На счет три вы ощутите свои руки и ноги, теплые, тяжелые! На счет четыре — приятное покалывание в пальцах! Ваши веки горячие, теплые, живые, вам хочется их поднять! На счет пять вы откроете глаза! Вы забудете, что с вами здесь было! Вы будете помнить только, как меня зовут! Вы избавитесь от страха перед теми, кто вас преследует! Раз!..

«Отличный халат. Подарок Витаса. Купил и подарил мне прямо здесь, в Иерусалиме. Галантен.

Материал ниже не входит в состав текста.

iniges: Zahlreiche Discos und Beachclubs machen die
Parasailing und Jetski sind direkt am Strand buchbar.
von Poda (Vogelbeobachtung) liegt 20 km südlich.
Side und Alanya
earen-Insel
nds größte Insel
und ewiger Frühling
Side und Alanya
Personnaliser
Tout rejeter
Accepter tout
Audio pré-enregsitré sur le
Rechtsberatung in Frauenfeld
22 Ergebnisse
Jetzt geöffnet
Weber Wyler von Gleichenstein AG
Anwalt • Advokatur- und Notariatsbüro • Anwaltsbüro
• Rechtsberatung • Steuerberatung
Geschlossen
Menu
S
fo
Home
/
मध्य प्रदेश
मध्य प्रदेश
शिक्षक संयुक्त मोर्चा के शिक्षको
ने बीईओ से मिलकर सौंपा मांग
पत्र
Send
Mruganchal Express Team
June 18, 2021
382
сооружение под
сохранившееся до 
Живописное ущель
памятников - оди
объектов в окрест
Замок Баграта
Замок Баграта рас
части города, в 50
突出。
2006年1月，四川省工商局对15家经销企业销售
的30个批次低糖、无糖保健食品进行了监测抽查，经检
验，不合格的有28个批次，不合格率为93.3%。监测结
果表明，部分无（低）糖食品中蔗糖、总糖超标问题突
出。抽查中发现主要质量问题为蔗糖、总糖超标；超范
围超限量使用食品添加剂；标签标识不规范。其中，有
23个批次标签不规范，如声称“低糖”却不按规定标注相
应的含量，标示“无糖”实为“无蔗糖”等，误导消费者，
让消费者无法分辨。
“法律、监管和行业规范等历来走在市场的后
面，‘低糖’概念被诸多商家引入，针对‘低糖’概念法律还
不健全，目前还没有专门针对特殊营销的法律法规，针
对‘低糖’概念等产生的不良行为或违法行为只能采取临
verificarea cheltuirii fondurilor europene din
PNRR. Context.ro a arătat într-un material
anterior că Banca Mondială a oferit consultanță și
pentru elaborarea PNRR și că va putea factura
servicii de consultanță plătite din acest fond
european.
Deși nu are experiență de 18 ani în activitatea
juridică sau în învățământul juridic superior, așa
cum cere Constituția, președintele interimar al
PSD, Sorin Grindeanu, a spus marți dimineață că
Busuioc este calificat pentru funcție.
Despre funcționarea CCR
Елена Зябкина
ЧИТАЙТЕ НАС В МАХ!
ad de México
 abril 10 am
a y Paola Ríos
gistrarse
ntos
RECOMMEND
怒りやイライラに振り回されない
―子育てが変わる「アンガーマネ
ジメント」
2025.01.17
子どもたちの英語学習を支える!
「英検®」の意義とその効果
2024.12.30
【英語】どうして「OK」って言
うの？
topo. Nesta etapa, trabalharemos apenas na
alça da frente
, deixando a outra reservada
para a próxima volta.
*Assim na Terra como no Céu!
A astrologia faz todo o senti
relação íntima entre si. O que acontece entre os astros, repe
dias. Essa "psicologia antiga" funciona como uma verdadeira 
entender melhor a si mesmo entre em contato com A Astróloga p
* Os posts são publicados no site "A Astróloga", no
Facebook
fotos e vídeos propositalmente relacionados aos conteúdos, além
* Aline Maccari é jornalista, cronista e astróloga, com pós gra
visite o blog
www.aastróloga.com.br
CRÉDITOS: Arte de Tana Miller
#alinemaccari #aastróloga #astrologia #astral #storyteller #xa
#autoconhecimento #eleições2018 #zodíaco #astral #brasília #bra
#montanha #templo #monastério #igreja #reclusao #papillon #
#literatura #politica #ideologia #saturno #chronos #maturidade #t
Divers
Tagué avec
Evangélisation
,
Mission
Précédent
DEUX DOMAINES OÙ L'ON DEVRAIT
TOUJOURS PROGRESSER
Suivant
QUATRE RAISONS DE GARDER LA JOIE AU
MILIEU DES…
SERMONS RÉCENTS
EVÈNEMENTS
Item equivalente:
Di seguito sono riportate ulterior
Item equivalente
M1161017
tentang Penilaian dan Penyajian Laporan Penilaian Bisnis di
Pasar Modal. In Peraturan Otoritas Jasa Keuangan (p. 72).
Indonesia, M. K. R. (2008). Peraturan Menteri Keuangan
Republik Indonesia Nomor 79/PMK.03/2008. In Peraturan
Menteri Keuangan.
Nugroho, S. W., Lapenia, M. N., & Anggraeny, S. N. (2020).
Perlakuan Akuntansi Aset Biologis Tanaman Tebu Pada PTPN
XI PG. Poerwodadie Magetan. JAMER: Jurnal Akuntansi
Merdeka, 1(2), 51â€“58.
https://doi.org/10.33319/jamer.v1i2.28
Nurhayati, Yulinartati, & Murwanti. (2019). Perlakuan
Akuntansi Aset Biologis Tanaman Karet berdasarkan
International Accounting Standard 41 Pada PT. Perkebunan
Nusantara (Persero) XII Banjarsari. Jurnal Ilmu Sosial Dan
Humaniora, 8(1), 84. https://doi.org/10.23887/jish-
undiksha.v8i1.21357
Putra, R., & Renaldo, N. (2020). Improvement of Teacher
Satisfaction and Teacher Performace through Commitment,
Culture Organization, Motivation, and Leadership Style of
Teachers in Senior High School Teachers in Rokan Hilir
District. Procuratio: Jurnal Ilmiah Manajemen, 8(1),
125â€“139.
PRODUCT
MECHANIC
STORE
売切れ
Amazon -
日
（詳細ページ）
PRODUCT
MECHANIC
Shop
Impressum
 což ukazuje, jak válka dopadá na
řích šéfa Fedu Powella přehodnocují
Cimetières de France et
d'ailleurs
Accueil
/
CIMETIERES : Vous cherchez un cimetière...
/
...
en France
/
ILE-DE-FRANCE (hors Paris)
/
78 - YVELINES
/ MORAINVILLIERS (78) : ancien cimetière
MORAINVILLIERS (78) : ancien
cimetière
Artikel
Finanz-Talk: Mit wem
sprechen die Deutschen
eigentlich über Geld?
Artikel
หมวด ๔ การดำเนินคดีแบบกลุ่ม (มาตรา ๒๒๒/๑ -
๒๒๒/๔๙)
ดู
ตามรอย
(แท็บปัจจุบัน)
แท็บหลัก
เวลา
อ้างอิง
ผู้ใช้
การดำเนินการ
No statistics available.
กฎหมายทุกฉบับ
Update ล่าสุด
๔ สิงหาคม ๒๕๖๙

Зачем я так издеваюсь над ним? Раздеваюсь догола и мучаю его? Классическое динамо, господа! Или — изощренная пытка?.. Ты гестаповка, Ангелина. Ты проводила допрос под гипнозом тоже классически».

Два!..

«Как у него дергаются ручки-ножки. Никто не поверит, что здесь, в иерусалимском отеле, я так потешаюсь над самим Ефимом Елагиным, первым магнатом страны, первым ее красавцем… У, стервец…»

Три!

«А если он не все сказал?.. Если он — знает про тебя?.. Нет, не может быть. Ты провела глубокое погружение, по всем правилам. Ты четко и жестоко допрашивала его. Ты заставила его испытать сильную боль. Боль, насланная гипнозом, тяжелее переносится, чем реальная. Фантом муки всегда сильнее настоящей муки».

Четыре!

«Как дергаются его веки. Вот, вот, задергались. Классическое пробуждение. Но какой медленный выход. Я же ему три раза приказывала. И — ничего. Зубы сцеплены, дыхание тяжелое, прерывистое. Слабое сердце?.. Тогда мне повезло, что он не окочурился у меня тут, прямо в номере».

Пять!

Елагин открыл глаза.

Перед его глазами стояла женщина, запахнувшаяся в чисто-белый махровый халат, красивая, розовощекая, как после купания. До ключиц свисали зеленые серьги. Она стояла на гостиничном ковре босиком, и на одной ее щиколотке болтались позолоченные ножные браслеты — перисцелиды. Женщина, склонив голову к плечу, улыбаясь, смотрела на него.

Ангелина, — сказал Ефим тихо, — Ангелина…

Он отер рукой пот со лба. Осмотрел себя.

Почему у меня рубаха вся грязная?

«Потому что горничная плохо убиралась, а ты ползал по полу передо мной, как жук навозник. Но я этого тебе никогда не скажу».

Это неважно. Вы ведь хорошо себя чувствуете?

Он развел руками. Она ободряюще улыбнулась ему.

Отлично. Лучше не придумаешь. Только большая слабость. Коленки дрожат. Видите, даже не могу встать из кресла.

Ничего. Встанете. Не бойтесь, вставайте.